The group that added the Sun created more impression on me. I really could not imagine how little children of four to five years could, more to following the instructions, take the initiative of adding more complicated stuff like the sun to a good shepherd drawing. Seduced by their ingenuity, I decided to join the children in their exercises. All I wanted was to be able to be in their shoes to understand the source of their inspiration.
It was originally simply amusing, but I discovered that the exercise was not just fun but inspiring too. Stooping over a drawing with crayons seems to open up children’s hearts to a horizon larger than what adults’ eyes can grasp. Each layer of crayons placed on their sheet of paper connects the child to an imaginary scene, and each sheet of paper automatically transforms into a scenario larger than the image in front of them.
And in front of my coloring sheet, I had a beautiful faith experience. After two layers of crayons, I started seeing a scenario instead of a simple drawing. And I asked myself if simple pastoral gestures could also be translated into a missionary scene. Immediately, I understood that faith demands that we try to repaint the scenes of our stagnant missions.

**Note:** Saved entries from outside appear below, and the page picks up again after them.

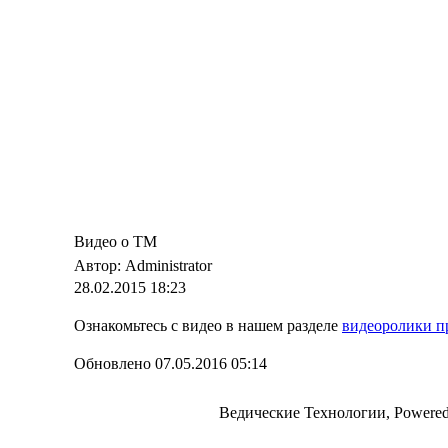
Видео о ТМ
Автор: Administrator
28.02.2015 18:23
Ознакомьтесь с видео в нашем разделе
видеоролики п
Обновлено 07.05.2016 05:14
Ведические Технологии, Powere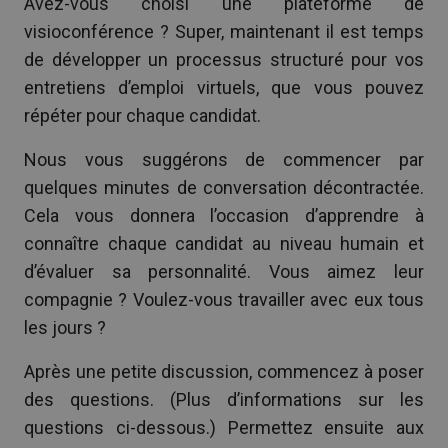
Avez-vous choisi une plateforme de
visioconférence ? Super, maintenant il est temps
de développer un processus structuré pour vos
entretiens d’emploi virtuels, que vous pouvez
répéter pour chaque candidat.
Nous vous suggérons de commencer par
quelques minutes de conversation décontractée.
Cela vous donnera l’occasion d’apprendre à
connaître chaque candidat au niveau humain et
d’évaluer sa personnalité. Vous aimez leur
compagnie ? Voulez-vous travailler avec eux tous
les jours ?
Après une petite discussion, commencez à poser
des questions. (Plus d’informations sur les
questions ci-dessous.) Permettez ensuite aux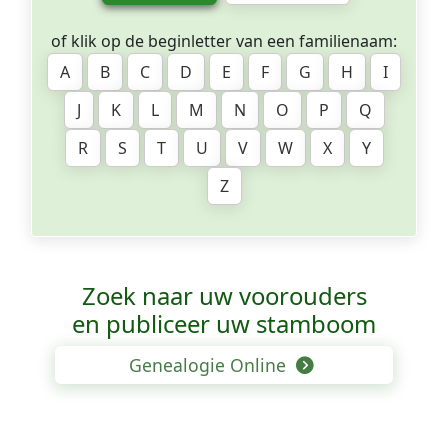
of klik op de beginletter van een familienaam:
A
B
C
D
E
F
G
H
I
J
K
L
M
N
O
P
Q
R
S
T
U
V
W
X
Y
Z
Zoek naar uw voorouders
en publiceer uw stamboom
Genealogie Online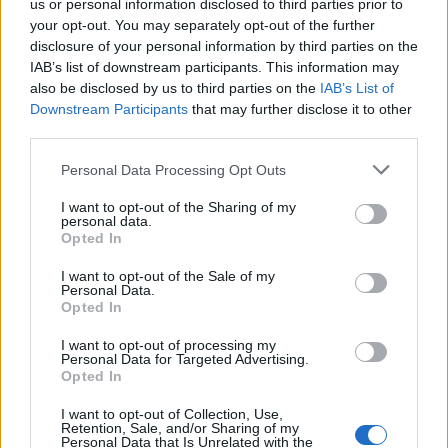
us or personal information disclosed to third parties prior to
your opt-out. You may separately opt-out of the further
disclosure of your personal information by third parties on the
IAB’s list of downstream participants. This information may
also be disclosed by us to third parties on the
IAB’s List of
AUTORE
Downstream Participants
that may further disclose it to other
Martina Pellegrino
third parties.
Martina Pellegrino ha proposto e curato il
dossier sul restauro degli Uffizi dopo un
Please note that this website/app uses one or more Google
Personal Data Processing Opt Outs
sopralluogo al cantiere, difendendo una linea
services and may gather and store information including but
editoriale di contestualizzazione storica.
not limited to your visit or usage behaviour. You may click to
I want to opt-out of the Sharing of my
personal data.
Redattrice storica, è nota per un dettaglio:
grant or deny consent to Google and its third-party tags to
Opted In
annota cronologie su cartoline d'epoca
use your data for below specified purposes in below Google
fiorentina.
consent section.
I want to opt-out of the Sale of my
Personal Data.
Opted In
I want to opt-out of processing my
Personal Data for Targeted Advertising.
Opted In
I want to opt-out of Collection, Use,
Retention, Sale, and/or Sharing of my
Personal Data that Is Unrelated with the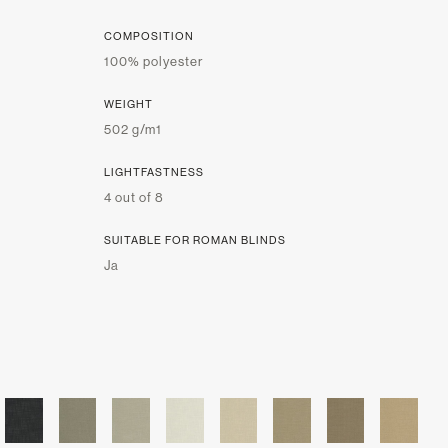
COMPOSITION
100% polyester
WEIGHT
502 g/m1
LIGHTFASTNESS
4 out of 8
SUITABLE FOR ROMAN BLINDS
Ja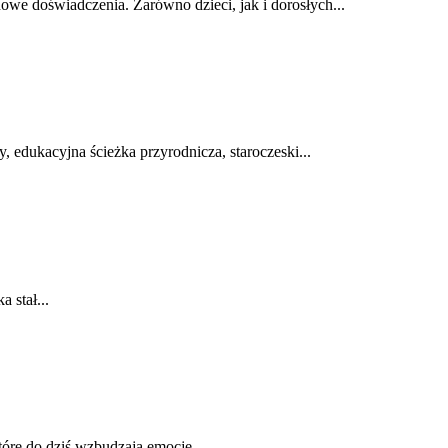
we doświadczenia. Zarówno dzieci, jak i dorosłych...
y, edukacyjna ścieżka przyrodnicza, staroczeski...
 stał...
óre do dziś wzbudzają emocje....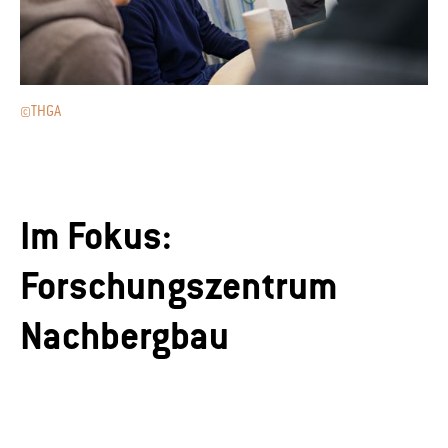
©THGA
Im Fokus:
Forschungszentrum
Nachbergbau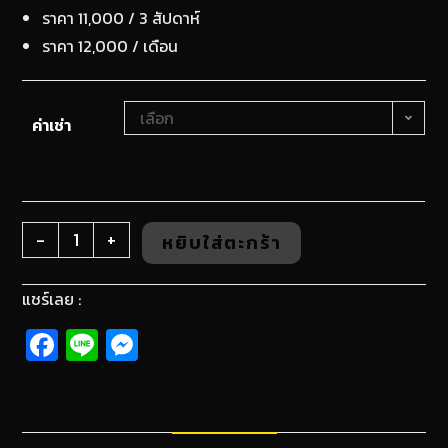
ราคา 11,000 / 3 สัปดาห์
ราคา 12,000 / เดือน
เลือก
ค่าเช่า
-
+
หยิบใส่ตะกร้า
แชร์เลย :
Fa
Li
M
ce
n
es
b
e
se
o
n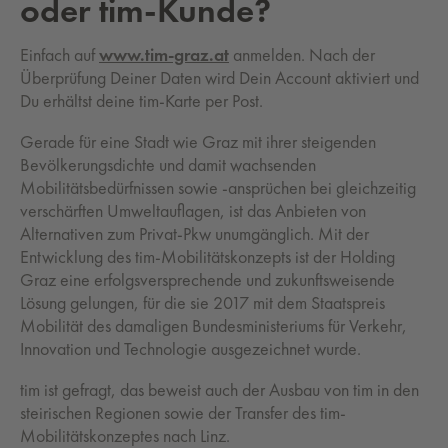
oder tim-Kunde?
Einfach auf
www.tim-graz.at
anmelden. Nach der
Überprüfung Deiner Daten wird Dein Account aktiviert und
Du erhältst deine tim-Karte per Post.
Gerade für eine Stadt wie Graz mit ihrer steigenden
Bevölkerungsdichte und damit wachsenden
Mobilitätsbedürfnissen sowie -ansprüchen bei gleichzeitig
verschärften Umweltauflagen, ist das Anbieten von
Alternativen zum Privat-Pkw unumgänglich. Mit der
Entwicklung des tim-Mobilitätskonzepts ist der Holding
Graz eine erfolgsversprechende und zukunftsweisende
Lösung gelungen, für die sie 2017 mit dem Staatspreis
Mobilität des damaligen Bundesministeriums für Verkehr,
Innovation und Technologie ausgezeichnet wurde.
tim ist gefragt, das beweist auch der Ausbau von tim in den
steirischen Regionen sowie der Transfer des tim-
Mobilitätskonzeptes nach Linz.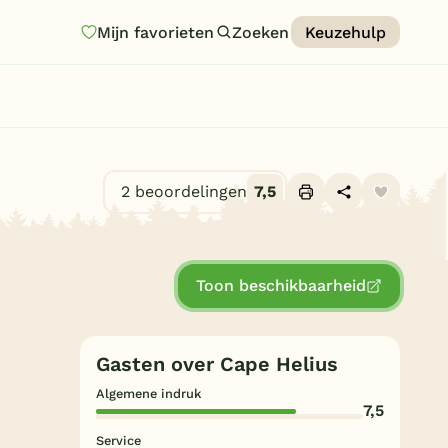
Mijn favorieten
Zoeken
Keuzehulp
Homepage
Last minutes
Top 12 aanbiedingen
2 beoordelingen
7,5
Zomervakantie
Alle foto's (10)
Nazomeren
Toon beschikbaarheid
Vakantiehuizen
Vakantiepark keuzehulp
Gasten over Cape Helius
Onze vakantiegidsen
Algemene indruk
7,5
Vakantieparken
Service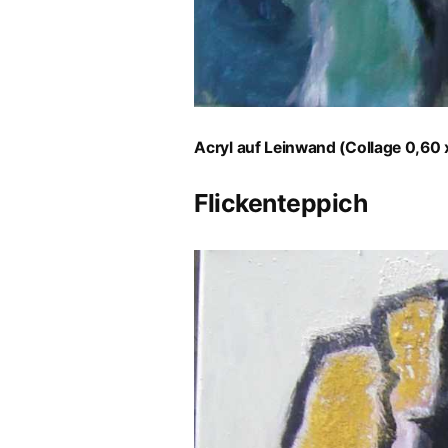
Acryl auf Leinwand (Collage 0,60 
Flickenteppich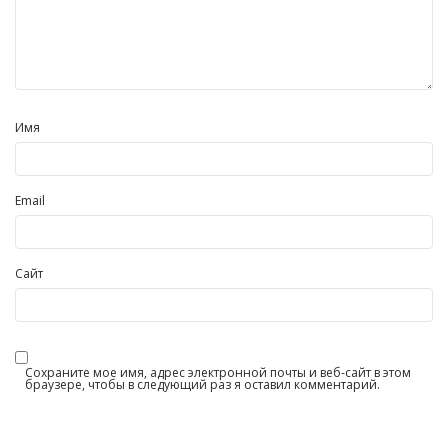
Имя
Email
Сайт
Сохраните мое имя, адрес электронной почты и веб-сайт в этом
браузере, чтобы в следующий раз я оставил комментарий.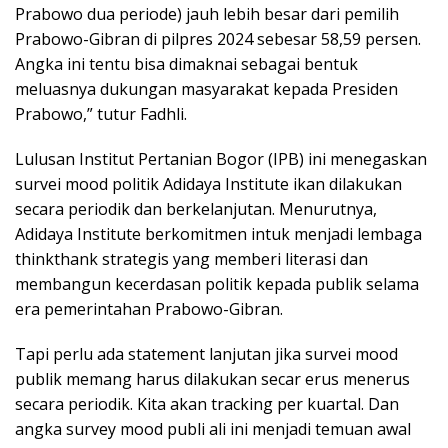
Prabowo dua periode) jauh lebih besar dari pemilih
Prabowo-Gibran di pilpres 2024 sebesar 58,59 persen.
Angka ini tentu bisa dimaknai sebagai bentuk
meluasnya dukungan masyarakat kepada Presiden
Prabowo,” tutur Fadhli.
Lulusan Institut Pertanian Bogor (IPB) ini menegaskan
survei mood politik Adidaya Institute ikan dilakukan
secara periodik dan berkelanjutan. Menurutnya,
Adidaya Institute berkomitmen intuk menjadi lembaga
thinkthank strategis yang memberi literasi dan
membangun kecerdasan politik kepada publik selama
era pemerintahan Prabowo-Gibran.
Tapi perlu ada statement lanjutan jika survei mood
publik memang harus dilakukan secar erus menerus
secara periodik. Kita akan tracking per kuartal. Dan
angka survey mood publi ali ini menjadi temuan awal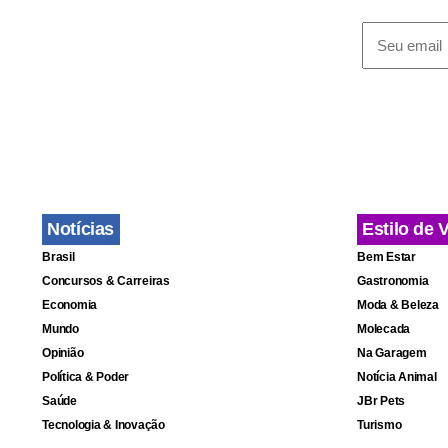
contratação
sob influênc
usinas de An
porcentagem
Vasconcellos
justamente 
dono da cor
Notícias
Estilo de 
cargo.
Brasil
Bem Estar
Concursos & Carreiras
Gastronomia
Pouco antes
Economia
Moda & Beleza
Marinho des
Mundo
Molecada
Opinião
Na Garagem
influência e
Política & Poder
Notícia Animal
suspeita sob
Saúde
JBr Pets
dentro do g
Tecnologia & Inovação
Turismo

Sometimes we inherit dwindling missions. It is left to us to stoop, and with our missionary crayons, repaint it to the missionary colors of our time. And if we feel that there isn’t enough air circulation in it, we could add some windows. But if the mission appears too dark and uninviting, we might need to add the sun, the moon and even the stars to the drawing. We need to permit ourselves some liberty as we find in children to personalize our mission, making it much more dynamic. Who knows if the mission is not sometimes like a drawing and our missionary life as fantastic children’s coloring exercises?